Confesaré que, al romper el alba,
salí al encuentro del sol, con mis lamentos,
mas no divisé horizonte donde abrazarme.
Borracho de mundo, me puse en camino,
y me tropecé con multitud de miradas,
todas ellas desconsoladas en sus tristezas.
Me propuse entonces aprender a donarme
y a compartir, pero me topé con el deseo
de la avaricia, por temor a ser pobre.
Ansíe, con el alma, ser más de la poesía
que del poder, y me alcanzó la miseria,
de no ver la belleza que aún permanece.
Desde este instante preciso, he puesto oído,
y cuando Dios me nombra, le respondo.
Lo hago en verso porque es más intenso.
Mi respuesta siempre es la misma,
que camine conmigo a todas horas,
y que no me abandone mientras sea yo.
Su asistencia, tan precisa como trascendente,
es una alianza de sensaciones vivas,
de gozos y alegrías, al sentir que Dios nos ama.
Es hora de regresar, de volver con desvelo
a nuestros interminables paseos interiores,
y de mirar con el corazón, la flor del cielo.
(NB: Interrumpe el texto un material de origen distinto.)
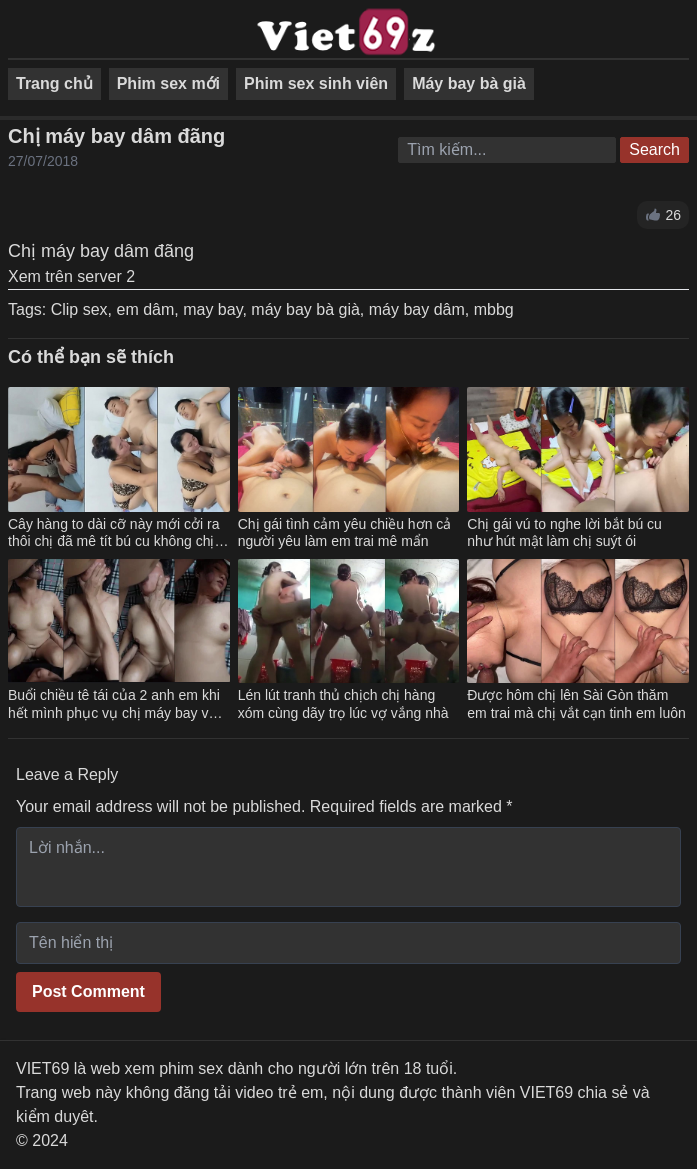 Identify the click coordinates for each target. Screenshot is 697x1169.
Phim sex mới (168, 83)
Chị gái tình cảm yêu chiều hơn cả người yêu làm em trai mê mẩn (345, 533)
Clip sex (79, 309)
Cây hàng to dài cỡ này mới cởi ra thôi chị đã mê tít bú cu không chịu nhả (115, 541)
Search (654, 149)
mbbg (494, 309)
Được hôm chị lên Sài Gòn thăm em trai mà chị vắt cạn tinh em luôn (576, 704)
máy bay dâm (417, 309)
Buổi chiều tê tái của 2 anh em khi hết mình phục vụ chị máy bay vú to (114, 712)
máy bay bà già (305, 309)
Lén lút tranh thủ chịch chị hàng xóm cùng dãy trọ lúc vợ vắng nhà (343, 704)
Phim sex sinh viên (316, 83)
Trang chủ (54, 83)
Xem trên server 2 (71, 276)
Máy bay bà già (469, 83)
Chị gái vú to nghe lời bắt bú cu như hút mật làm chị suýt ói (564, 533)
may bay (212, 309)
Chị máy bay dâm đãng (116, 136)
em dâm (145, 309) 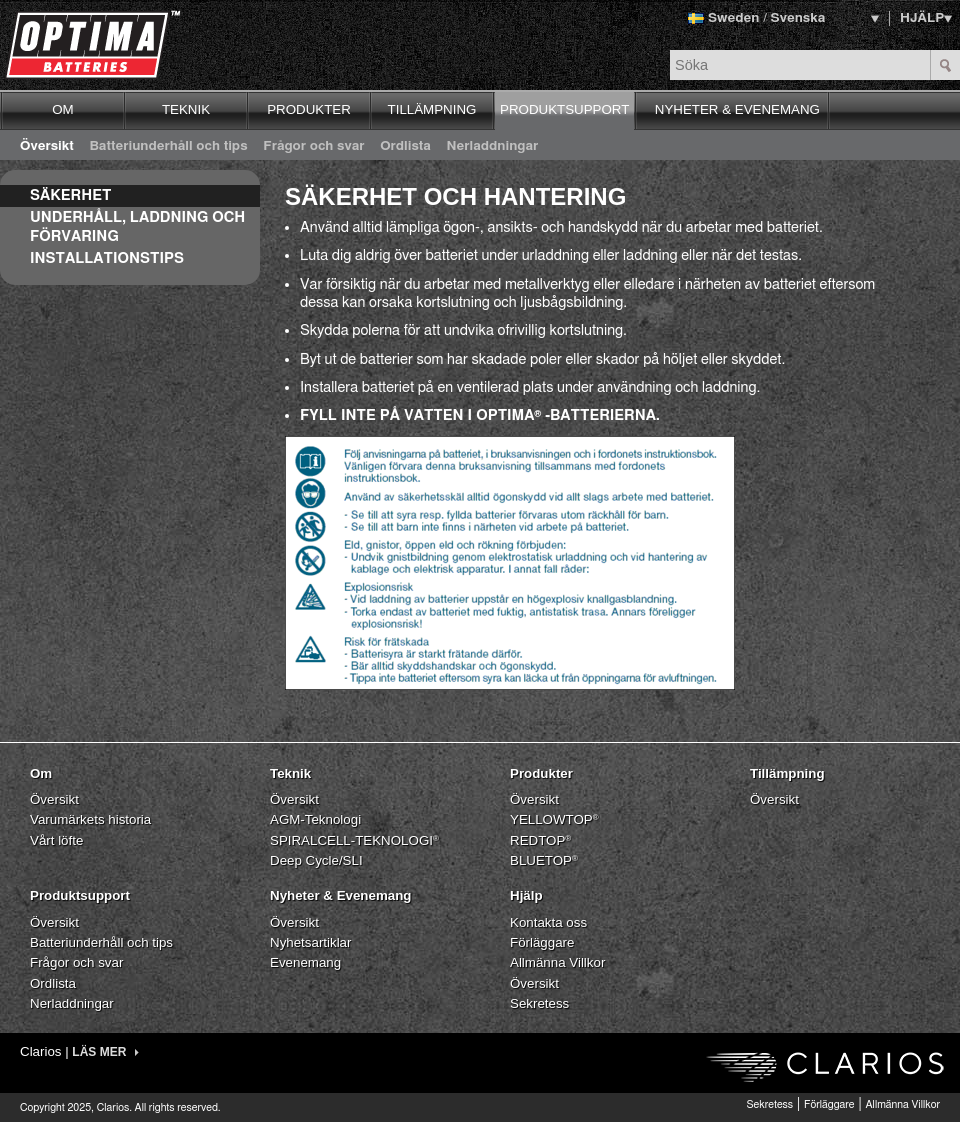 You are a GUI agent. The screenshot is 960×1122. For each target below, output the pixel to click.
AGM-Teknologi (315, 819)
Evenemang (305, 962)
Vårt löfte (56, 840)
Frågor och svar (313, 146)
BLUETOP (544, 860)
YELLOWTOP (554, 819)
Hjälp (526, 895)
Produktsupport (80, 895)
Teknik (290, 773)
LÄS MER (105, 1052)
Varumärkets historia (90, 819)
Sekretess (539, 1003)
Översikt (47, 146)
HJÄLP (922, 18)
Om (41, 773)
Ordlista (405, 146)
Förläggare (542, 942)
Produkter (541, 773)
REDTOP (540, 840)
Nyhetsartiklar (310, 942)
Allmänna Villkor (557, 962)
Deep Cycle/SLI (316, 860)
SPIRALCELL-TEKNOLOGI (354, 840)
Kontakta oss (548, 922)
Sólo así entenderemos lo que nos circunda,
y probaremos que la cruz es pan de amor,
viendo a Jesús en ese niño abandonado.
Toquemos la realidad, acerquémonos
a nuestros análogos, tengamos compasión,
más pronto que tarde también la requerimos.
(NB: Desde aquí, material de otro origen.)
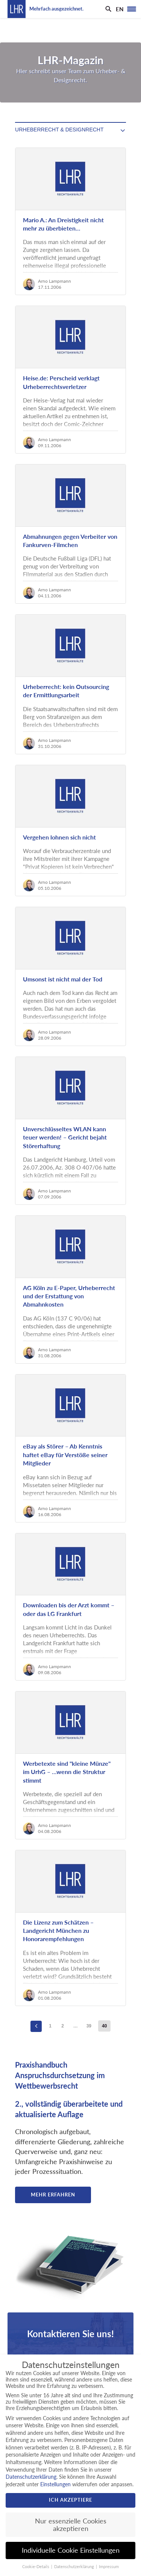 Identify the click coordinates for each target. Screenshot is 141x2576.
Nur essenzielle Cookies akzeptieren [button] (70, 2524)
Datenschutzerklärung (31, 2477)
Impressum (109, 2566)
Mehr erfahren (53, 2195)
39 (88, 2026)
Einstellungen (55, 2484)
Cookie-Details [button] (36, 2566)
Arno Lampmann (54, 281)
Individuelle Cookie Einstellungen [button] (71, 2550)
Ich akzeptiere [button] (70, 2500) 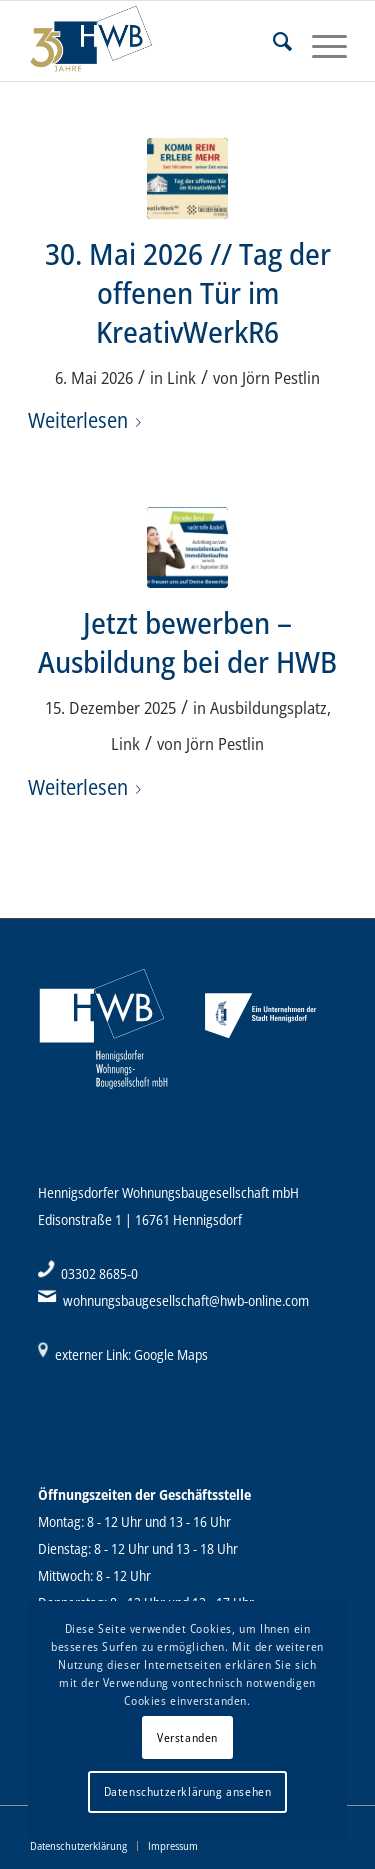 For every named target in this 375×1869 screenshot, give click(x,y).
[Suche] (272, 41)
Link (181, 377)
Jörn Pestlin (281, 377)
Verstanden (187, 1737)
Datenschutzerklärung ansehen (188, 1791)
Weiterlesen (88, 420)
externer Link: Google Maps (131, 1354)
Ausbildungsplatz (268, 707)
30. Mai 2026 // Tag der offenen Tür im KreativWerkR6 (188, 292)
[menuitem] (272, 41)
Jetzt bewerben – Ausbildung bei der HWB (187, 642)
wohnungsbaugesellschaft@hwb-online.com (186, 1300)
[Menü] (319, 41) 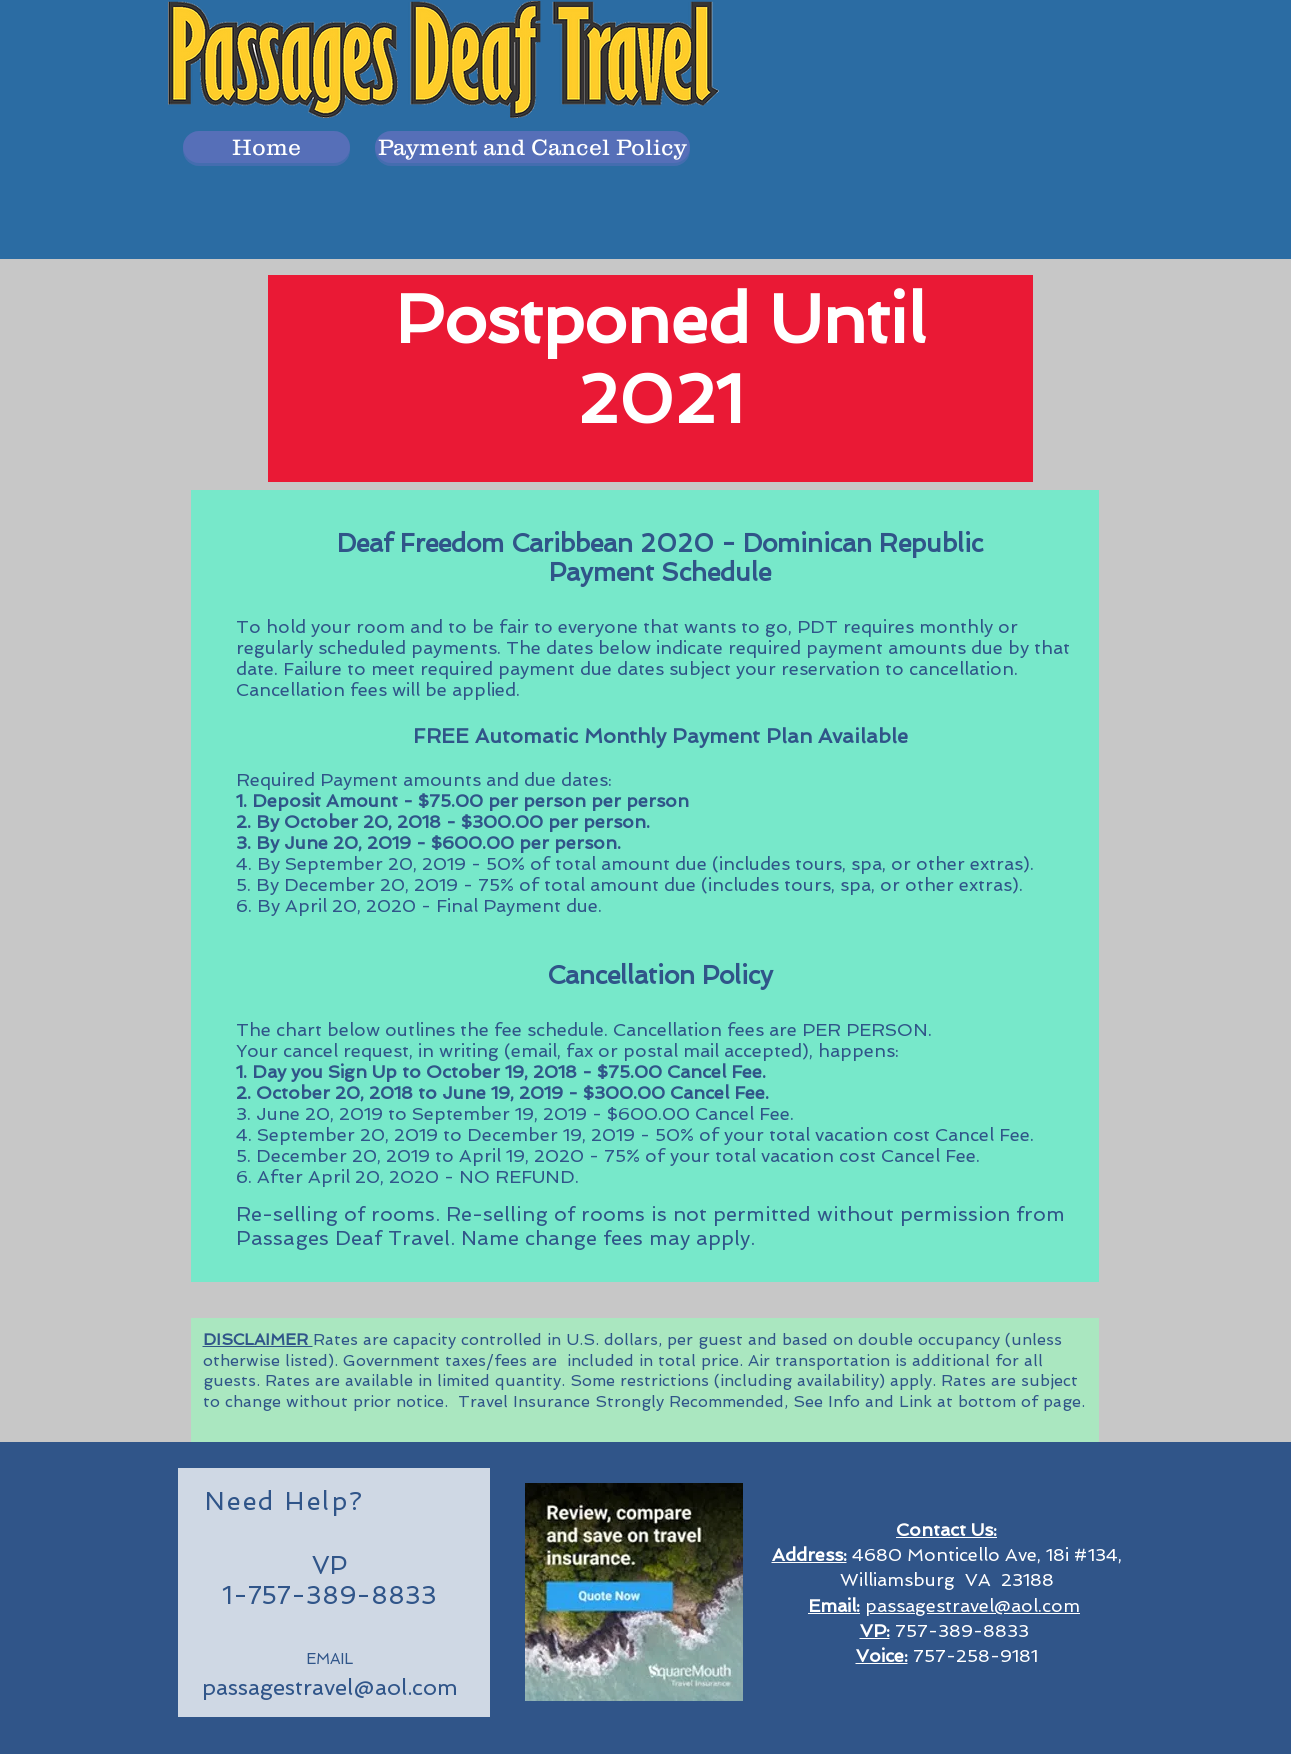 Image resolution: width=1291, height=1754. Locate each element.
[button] (266, 147)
¿Quién no se ha perdido más de una vez,
sumido en el fruto del egoísmo, de amarse
y reamarse asimismo hasta la saciedad?
Por eso, lleno de presencias y de ausencias
me interrogo, y siento a los que se fueron,
mientras me dejo acompañar por los vientos.
Que los aires siempre son necesarios,
al menos para ponernos en acción y poder
limpiar de la faz de la tierra nuestras trompas.